Nonsteroidal anti-inflammatory drugs (NSAIDs), such as ibuprofen or naproxen, may help reduce pain and inflammation associated with radicular pain. Follow the recommended dosage and guidelines provided by the pharmacist or consult a healthcare professional.
Some herbal remedies may have anti-inflammatory or pain-relieving properties. Examples include turmeric, ginger, boswellia, and devil's claw. However, it's essential to exercise caution when using herbal remedies and consult with a healthcare professional or herbalist for appropriate dosages and potential interactions with medications.

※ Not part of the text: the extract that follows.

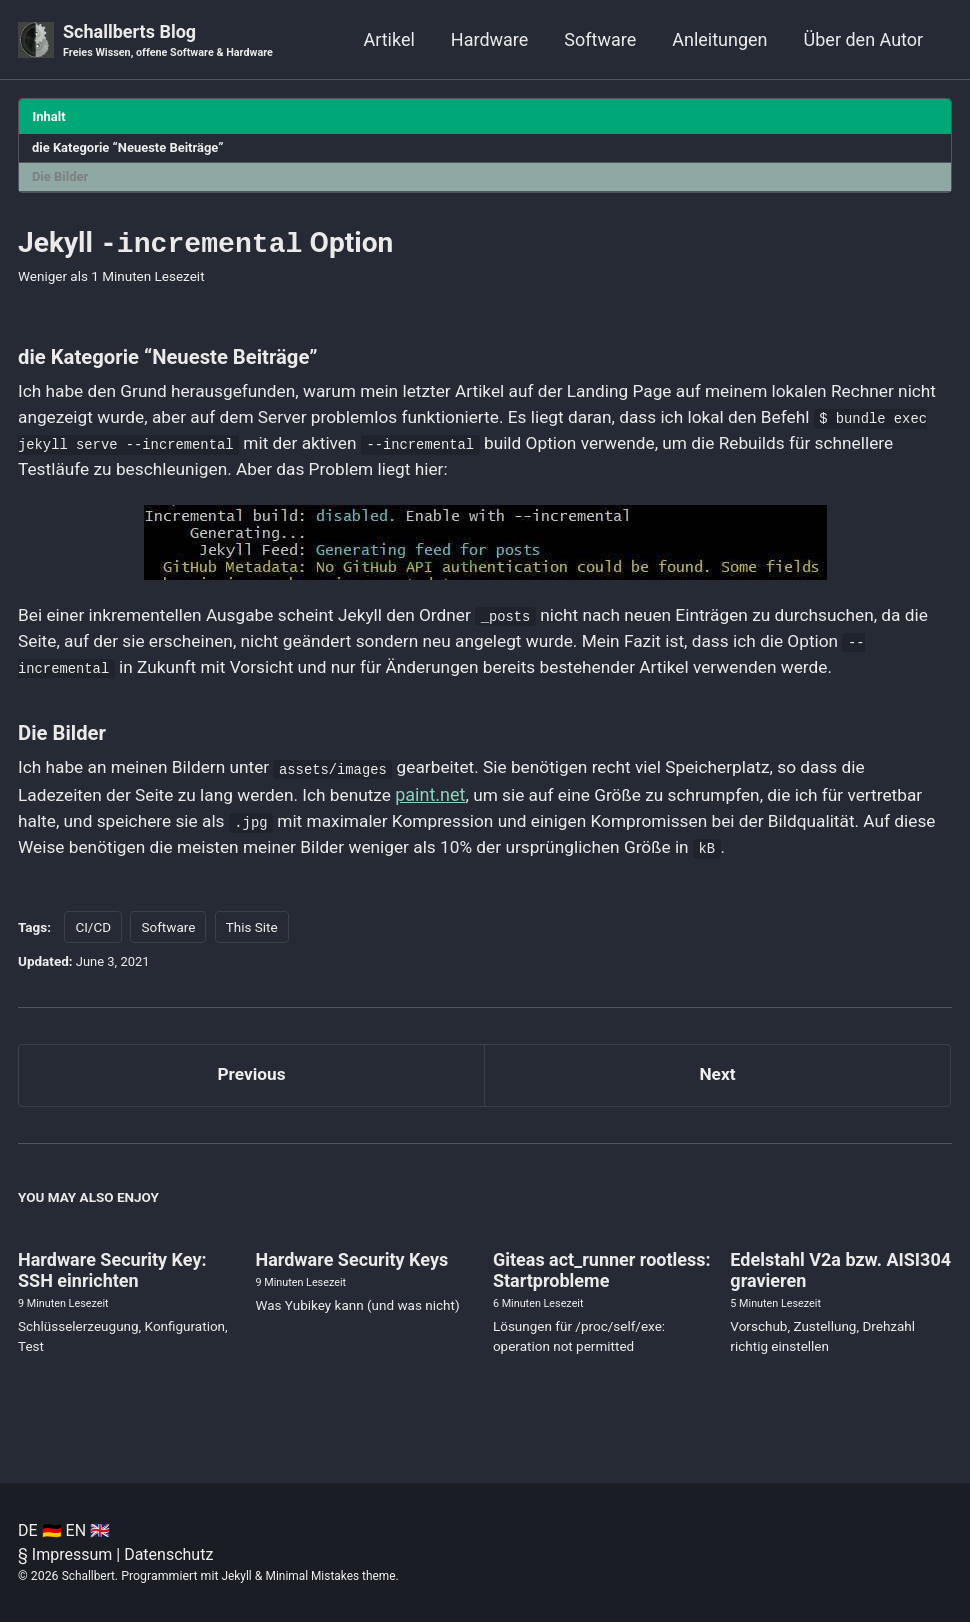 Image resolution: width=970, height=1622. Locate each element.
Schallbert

Stress can exacerbate pain and discomfort. Engaging in stress reduction techniques, such as deep breathing exercises, meditation, yoga, or mindfulness, may help promote relaxation and alleviate symptoms. Making ergonomic adjustments to your workstation, such as using an ergonomic chair, maintaining proper posture, and positioning computer screens at eye level, can help reduce strain on the spine and alleviate symptoms.
It's important to remember that these home remedies may provide temporary relief, but they may not address the underlying cause of radicular pain. "There's no reason not to be optimistic if you're suffering from radiculitis, since the outlook is good," Dr. Chang says. "Most patients respond well to conservative treatment choices, and those who need surgery typically also have no lingering issues. The vast majority of radiculitis cases resolve within 6 weeks to 3 months."